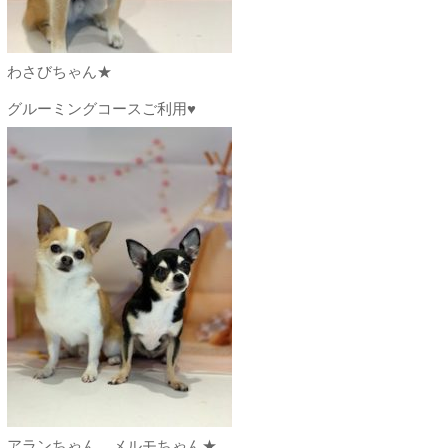
わさびちゃん★
グルーミングコースご利用♥
アランちゃん、メルモちゃん★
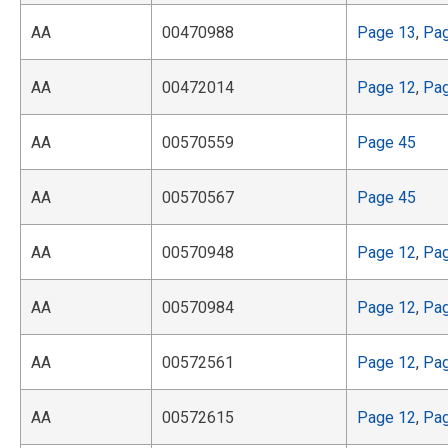
AA
00470988
Page 13
,
Pa
AA
00472014
Page 12
,
Pa
AA
00570559
Page 45
AA
00570567
Page 45
AA
00570948
Page 12
,
Pa
AA
00570984
Page 12
,
Pa
AA
00572561
Page 12
,
Pa
AA
00572615
Page 12
,
Pa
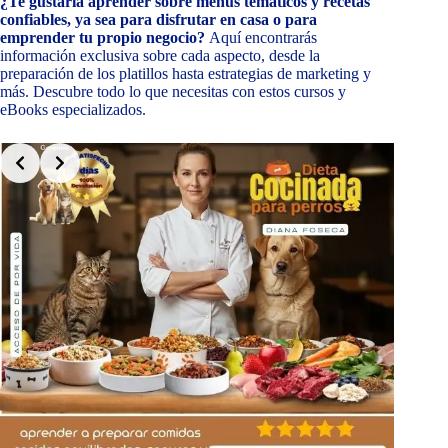
¿Te gustaría aprender sobre menús temáticos y recetas
confiables, ya sea para disfrutar en casa o para
emprender tu propio negocio?
Aquí encontrarás
información exclusiva sobre cada aspecto, desde la
preparación de los platillos hasta estrategias de marketing y
más. Descubre todo lo que necesitas con estos cursos y
eBooks especializados.
Slide 2 of 9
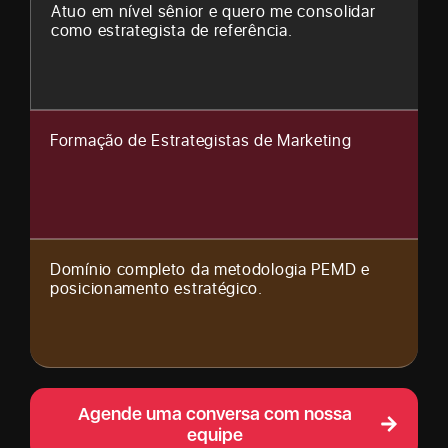
Atuo em nível sênior e quero me consolidar
como estrategista de referência.
Formação de Estrategistas de Marketing
Domínio completo da metodologia PEMD e
posicionamento estratégico.
Agende uma conversa com nossa
equipe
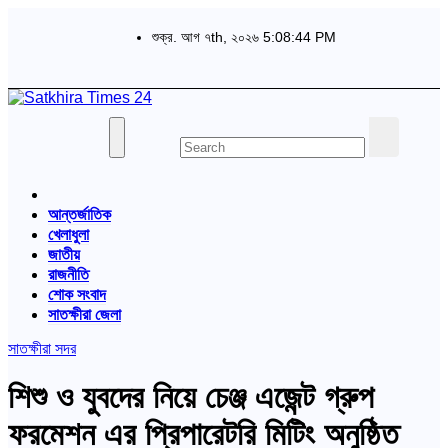
Skip
to
শুক্র. আগ ৭th, ২০২৬
5:08:44 PM
content
বাংলা পত্রিকা
Satkhira Times 24
আন্তর্জাতিক
খেলাধুলা
জাতীয়
রাজনীতি
শোক সংবাদ
সাতক্ষীরা জেলা
সাতক্ষীরা সদর
শিশু ও যুবদের নিয়ে চেঞ্জ এজেন্ট গ্রুপ
ফরমেশন এর প্রিপারেটরি মিটিং অনুষ্ঠিত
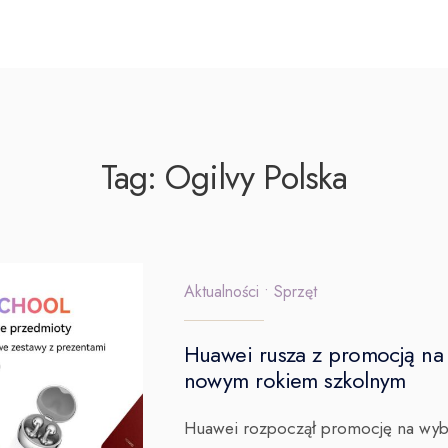
Tag:
Ogilvy Polska
Aktualności
•
Sprzęt
Huawei rusza z promocją na 
nowym rokiem szkolnym
Huawei rozpoczął promocję na wyb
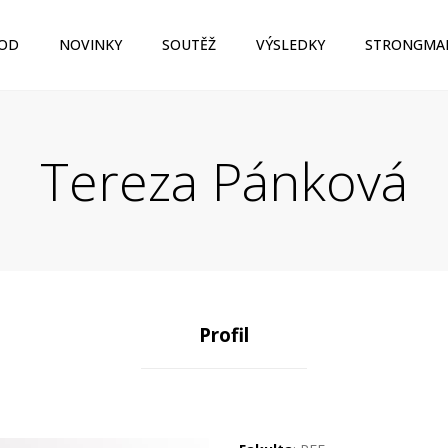
OD
NOVINKY
SOUTĚŽ
VÝSLEDKY
STRONGMA
Tereza Pánková
Profil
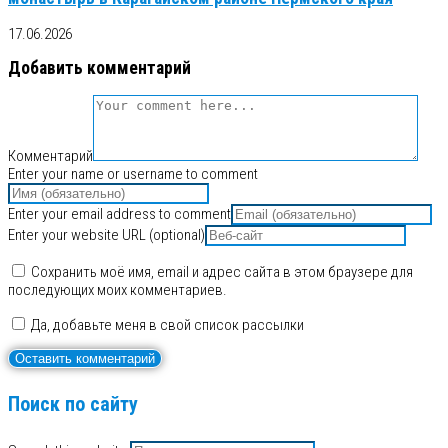
17.06.2026
Добавить комментарий
Комментарий
Enter your name or username to comment
Enter your email address to comment
Enter your website URL (optional)
Сохранить моё имя, email и адрес сайта в этом браузере для
последующих моих комментариев.
Да, добавьте меня в свой список рассылки
Поиск по сайту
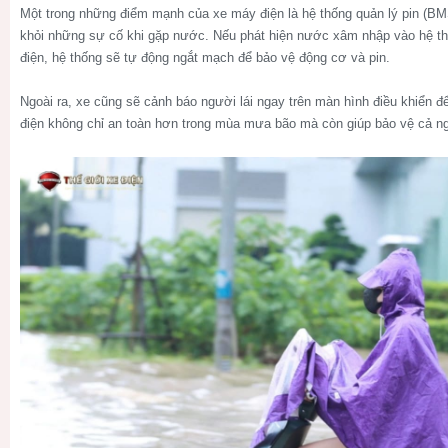
Một trong những điểm mạnh của xe máy điện là hệ thống quản lý pin (BM
khỏi những sự cố khi gặp nước. Nếu phát hiện nước xâm nhập vào hệ t
điện, hệ thống sẽ tự động ngắt mạch để bảo vệ động cơ và pin.
Ngoài ra, xe cũng sẽ cảnh báo người lái ngay trên màn hình điều khiển đ
điện không chỉ an toàn hơn trong mùa mưa bão mà còn giúp bảo vệ cả ng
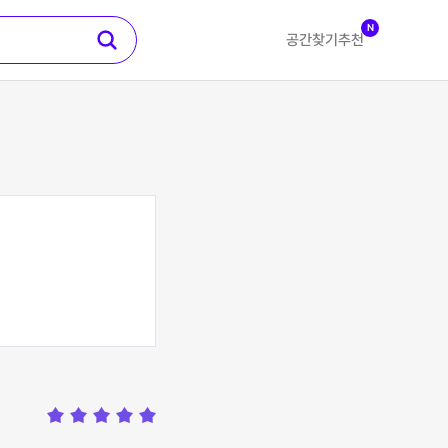
N
공간찾기
추천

Work required => Within these records, how many lines include the word "điện"? The reply should be that number alone.

Output below => 3